/---

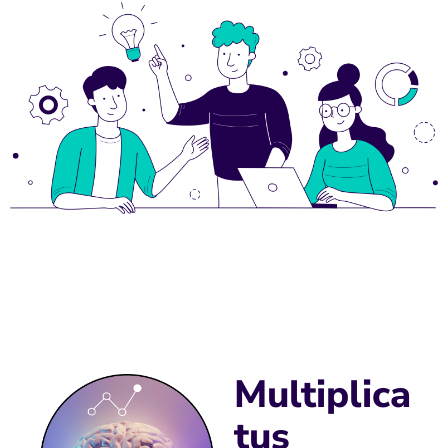
Multiplica
tus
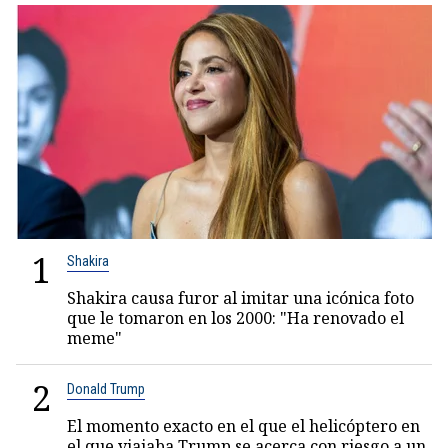
1
Shakira
Shakira causa furor al imitar una icónica foto
que le tomaron en los 2000: "Ha renovado el
meme"
2
Donald Trump
El momento exacto en el que el helicóptero en
el que viajaba Trump se acerca con riesgo a un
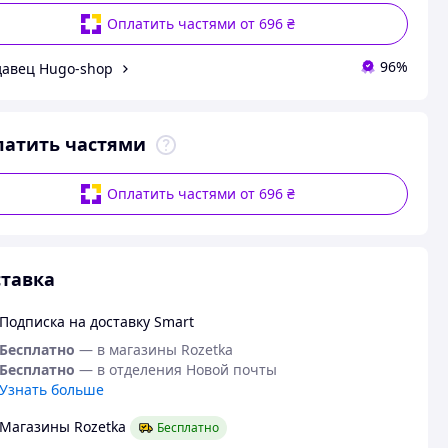
Оплатить частями от 696 ₴
96%
авец Hugo-shop
латить частями
Оплатить частями от 696 ₴
тавка
Подписка на доставку Smart
Бесплатно
— в магазины Rozetka
Бесплатно
— в отделения Новой почты
Узнать больше
Магазины Rozetka
Бесплатно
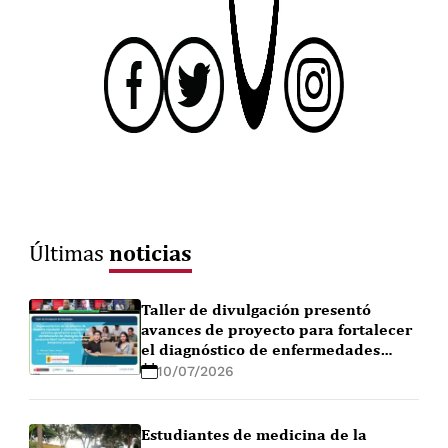
noticias
Últimas
Taller de divulgación presentó
avances de proyecto para fortalecer
el diagnóstico de enfermedades
febriles en la Amazonía peruana
10/07/2026
Estudiantes de medicina de la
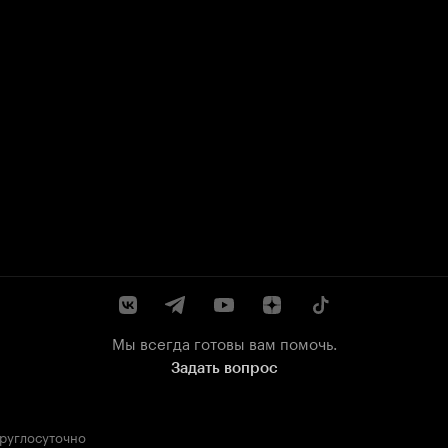
Мы всегда готовы вам помочь.
Задать вопрос
круглосуточно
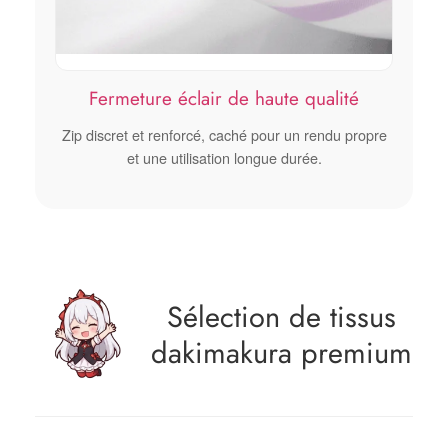
Fermeture éclair de haute qualité
Zip discret et renforcé, caché pour un rendu propre
et une utilisation longue durée.
Sélection de tissus
dakimakura premium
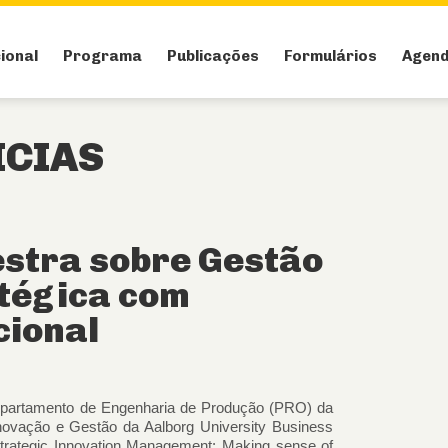
cional
Programa
Publicações
Formulários
Agen
ICIAS
estra sobre Gestão
tégica com
cional
epartamento de Engenharia de Produção (PRO)
da
Inovação e Gestão da Aalborg University Business
“Strategic Innovation Management: Making sense of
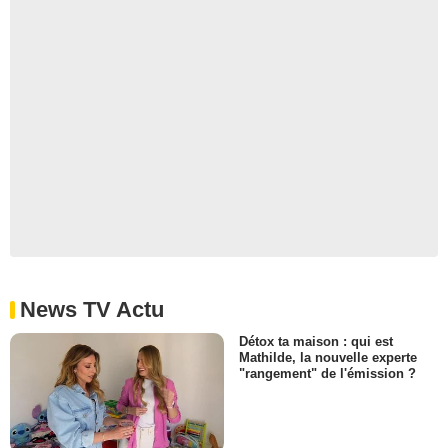
News TV Actu
Détox ta maison : qui est
Mathilde, la nouvelle experte
"rangement" de l'émission ?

\---

Task statement:
Copy the lines from the line that contains "avances de proyecto para fortalecer" through the end of the records, exactly and with nothing added; leave the pictures out.

Task response:
avances de proyecto para fortalecer
el diagnóstico de enfermedades
febriles en la Amazonía peruana
10/07/2026
Estudiantes de medicina de la
Мы всегда готовы вам помочь.
Задать вопрос
круглосуточно
Fermeture éclair de haute qualité
Zip discret et renforcé, caché pour un rendu propre
et une utilisation longue durée.
Sélection de tissus
dakimakura premium
cional
Programa
Publicações
Formulários
Agen
ICIAS
estra sobre Gestão
tégica com
cional
epartamento de Engenharia de Produção (PRO)
da
Inovação e Gestão da Aalborg University Business
“Strategic Innovation Management: Making sense of
News TV Actu
Détox ta maison : qui est
Mathilde, la nouvelle experte
"rangement" de l'émission ?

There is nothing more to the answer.